Seeking new CARICOM model…

President Jagdeo explains how Guyana surviving global crisis
PRESIDENT Bharrat Jagdeo has reiterated that, without some assistance on their debt, most CARICOM countries will not have a viable medium term strategy.

He said so while delivering the feature address at the Wednesday official commissioning of the $1.8 billion state-of-the-art Linden Hospital Complex at Watooka, Linden, in Region Ten (Upper Demerara/Berbice).

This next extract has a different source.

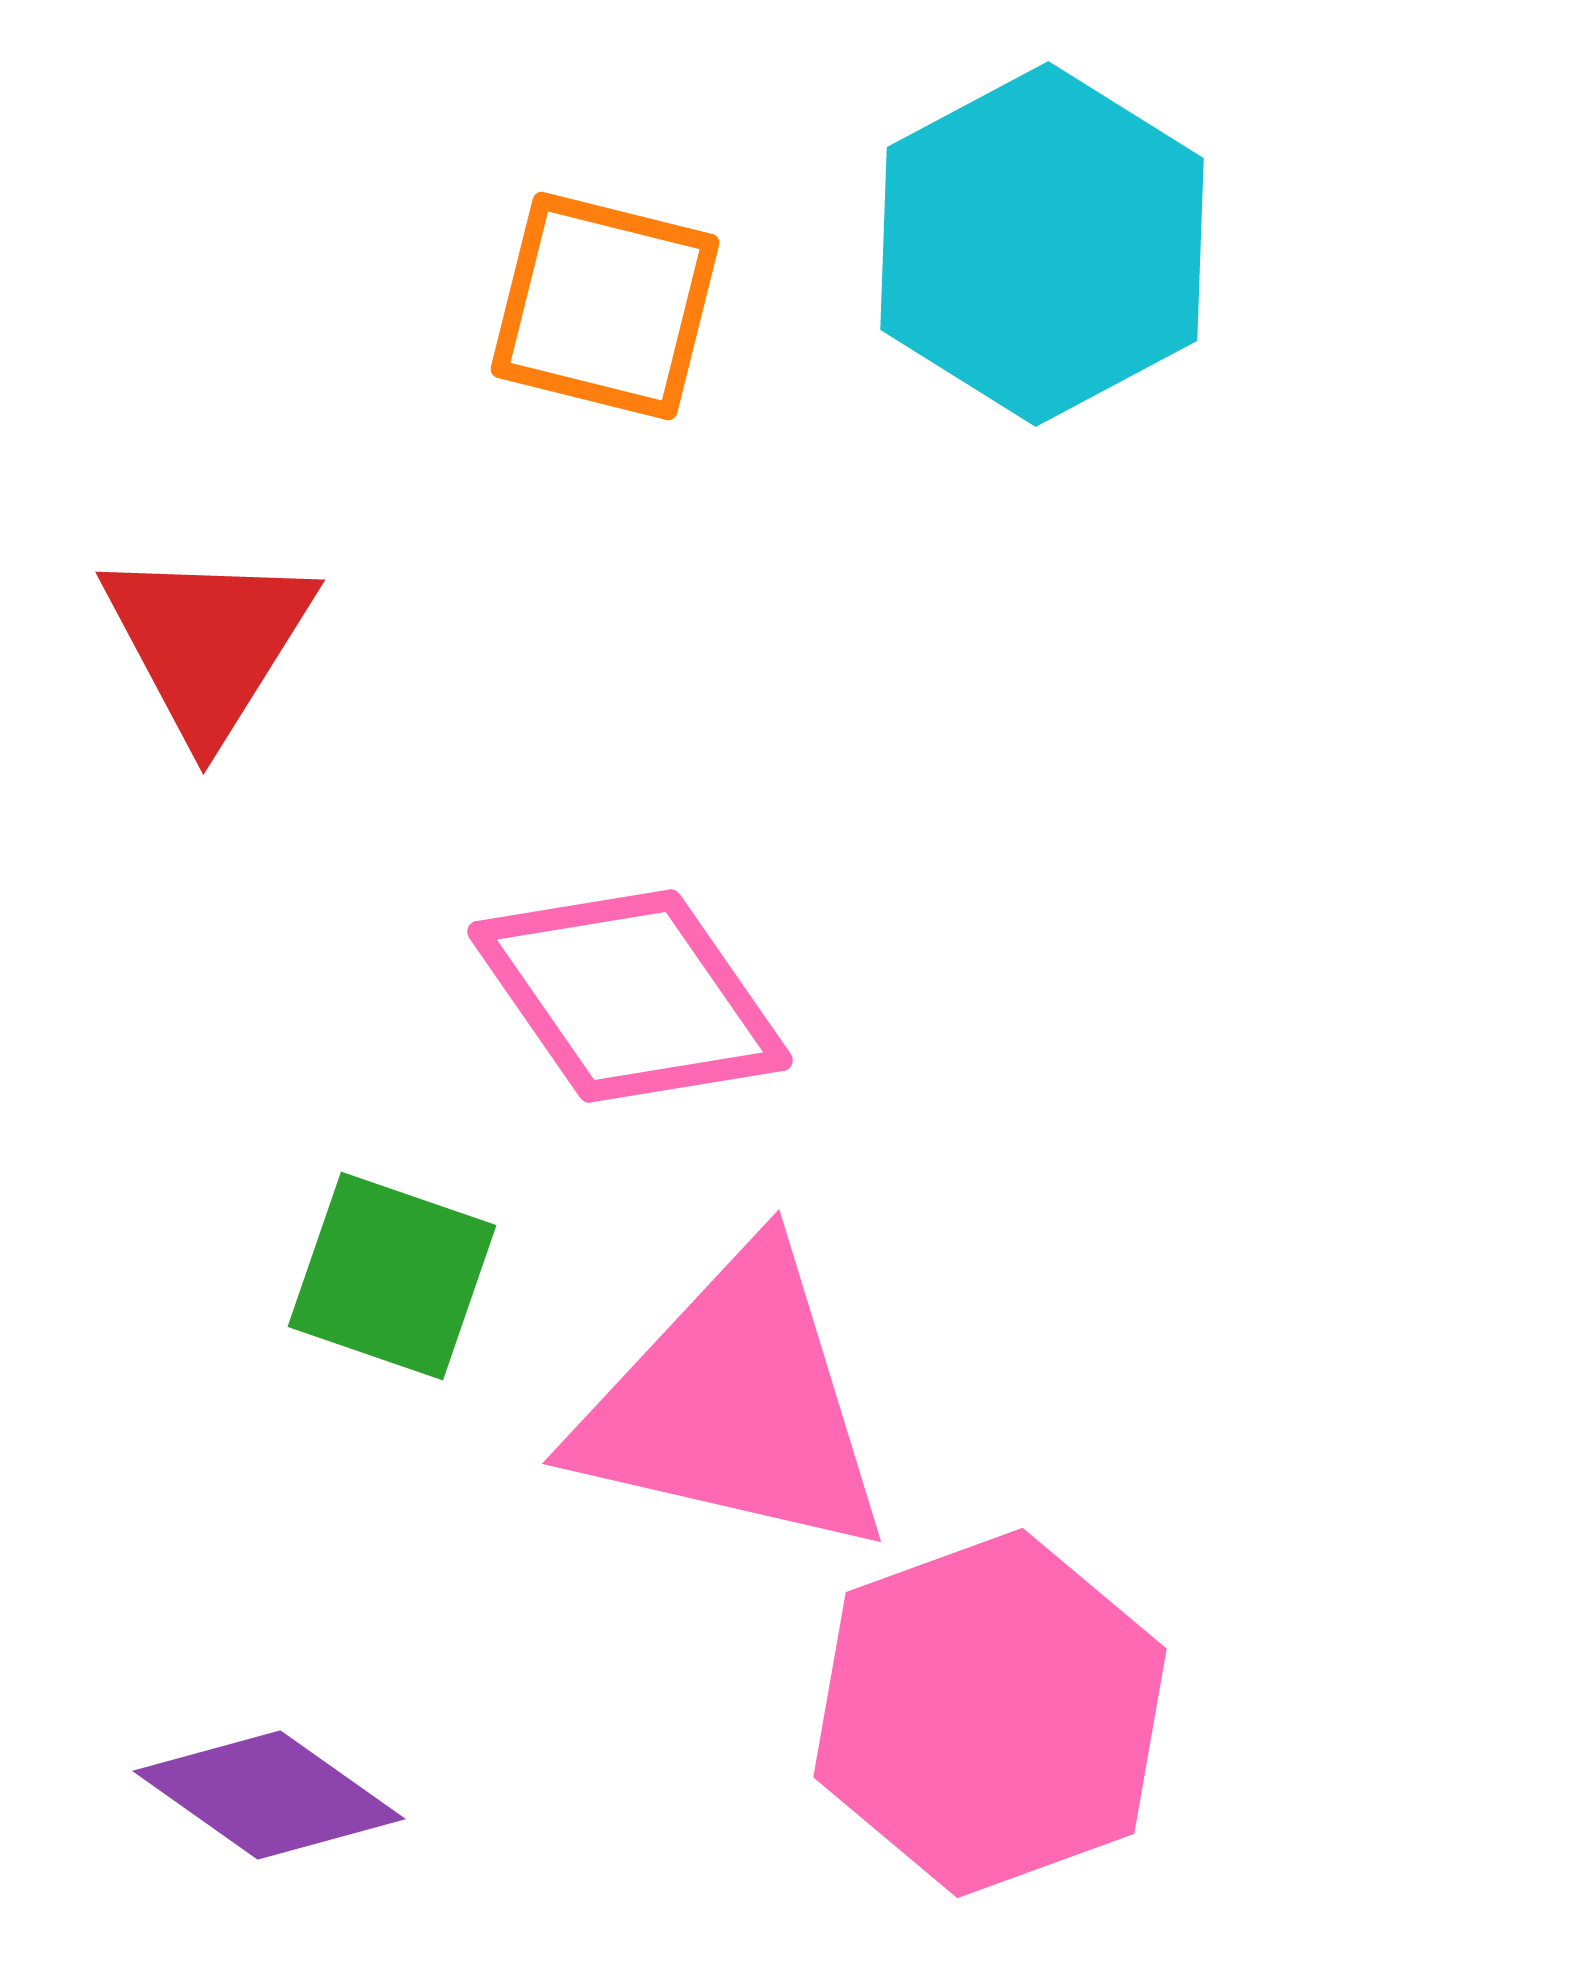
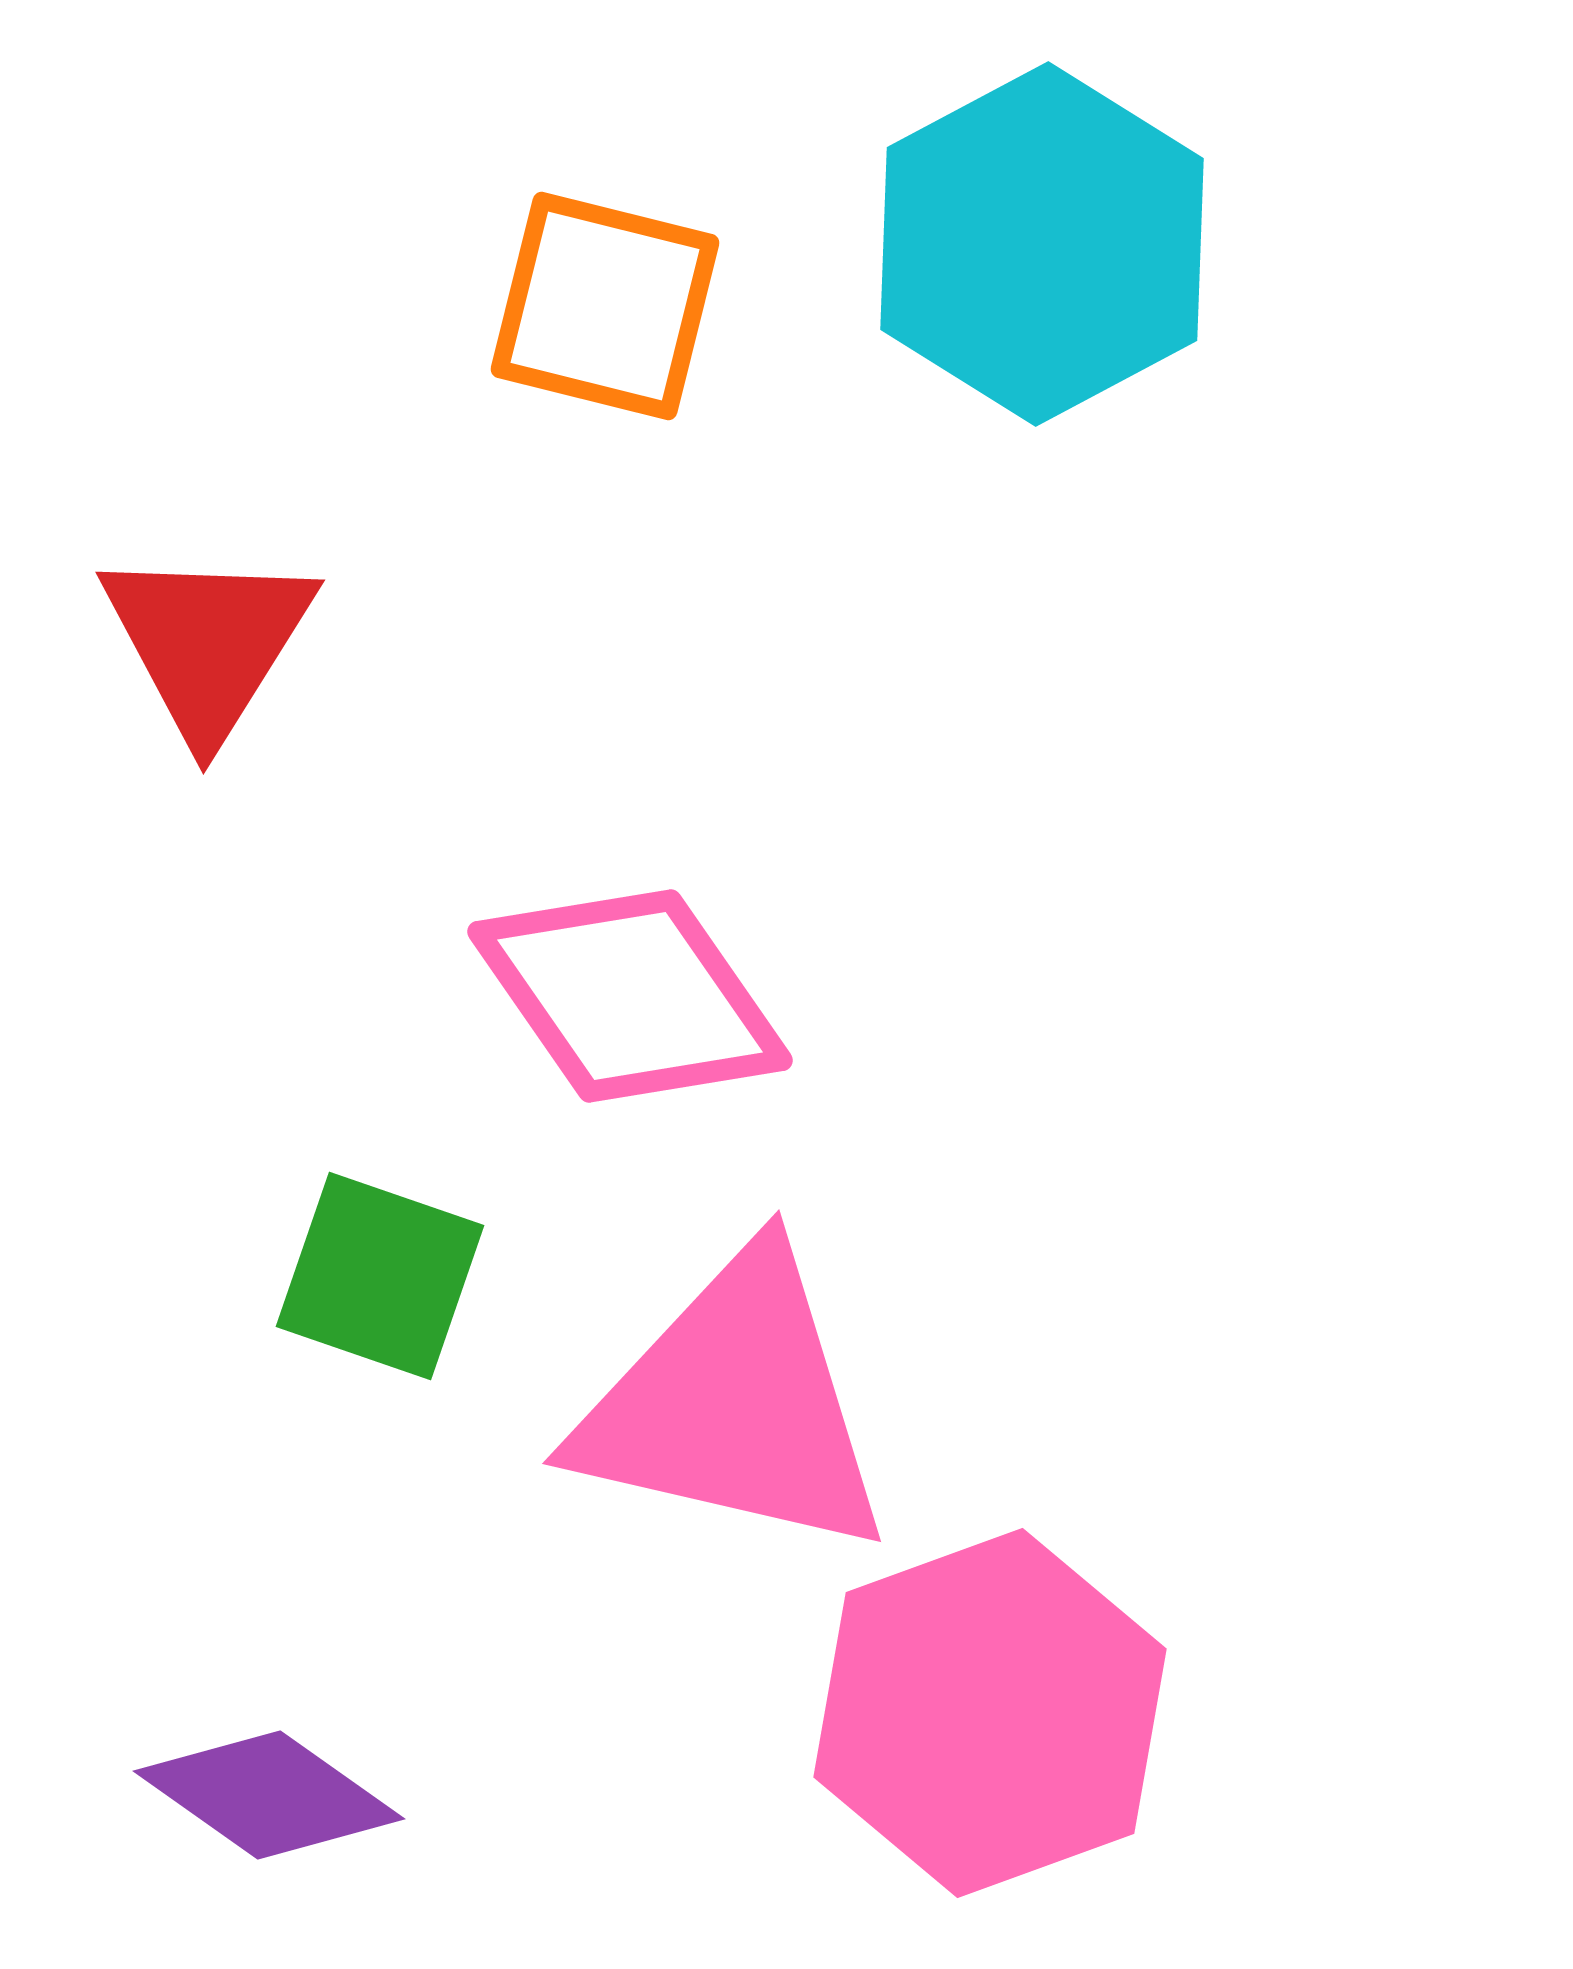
green square: moved 12 px left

The current Chairman of the grouping, President Jagdeo said: “What we are doing now, at the regional level, as Chairman of the Economic Task Force for CARICOM, I am trying to create a model, with the support of my colleagues, that will see those countries also get some assistance on their debt.”

He said, right now, the world is facing a recession of a kind that has not been seen since the 1930s, when the great depression hit the United States.

“A recession that has seen, apart from the wiping out of 30 trillion dollars of wealth in six months across the globe, millions of people lose their jobs and millions more lose their homes and a great contraction in the economies of many countries with consequences for revenue and public sector programmes,” the Head of State observed.

He said, in the regional context, it has taken a devastating toll on the economies of CARICOM countries.

President Jagdeo said Jamaica Prime Minister Bruce Golding has pointed out that the bauxite industry in his contributes more than 50 per cent of total merchandise export of his country and has lost three of the four operations, because of the global recession, with tens of thousands of people losing their jobs.

Mr. Jagdeo said tourism arrivals across the region have fallen by 20 per cent, considering that the sector is the mainstay of many of the economies.

“And, because many of these countries have a debt profile, where they have a huge debt overhang and they are where we were, sometime in the past, where as much as a 100 per cent of revenue has to go towards servicing debt,” he stated.

President Jagdeo also cited the case of Antigua and Barbuda which could not pay public sector wages while Jamaica has seen a dramatic depreciation of its currency.

However, he posited that, in Guyana’s case, it has seen the largest public sector budget ever in its history this year and that trend is expected to continue.

PRESSSURE
“We have a significant part of our budget, although we are approaching year-end, yet to be spent. So, I have been putting significant pressure on some of my ministers and their ministries to spend the money in their budgets,” the President disclosed.

“How did we come about with this kind of situation? Why is it that the global recession, the worst since the 1930s, has had limited impact on our ability to spend and our ability to allocate resources to various sectors?” he asked.

He said: “It is largely because of this master plan that we have had over the many years that we have been diligently pursuing and that master plan had and has, as its very first component, ensuring that the state of finances of our country can support national development.”

President Jagdeo said the health sector budget has grown from $750M in 1992 to $12 billion today and increases are being seen in many other sectors, such as education, infrastructure spending, housing and water and sea defences.

He continued: “So where is all of this money coming from? How could we have a $44 billion budget without affecting the macro-economy of the country, without inflation being double and triple digits like the ones that we experienced in the past, without a depreciation of our currency and with interest rates falling not rising?”

President Jagdeo invited Guyanese to examine the situation of “how we have, through prudent fiscal and monetary policies, a rigid and almost single-minded pursuit of the biggest factor that was weighing down our economy – that is the debt – we have, today, managed to bring this within sustainable levels.”

He revealed that the country is using just over four per cent of its revenue to service debt, as compared to 94 per cent when this Administration took office.

President Jagdeo said the Government has been able to pay back more than US$1.5 billion and asserted: “That is the kind of thing that has created the fiscal space in our country to increase spending.”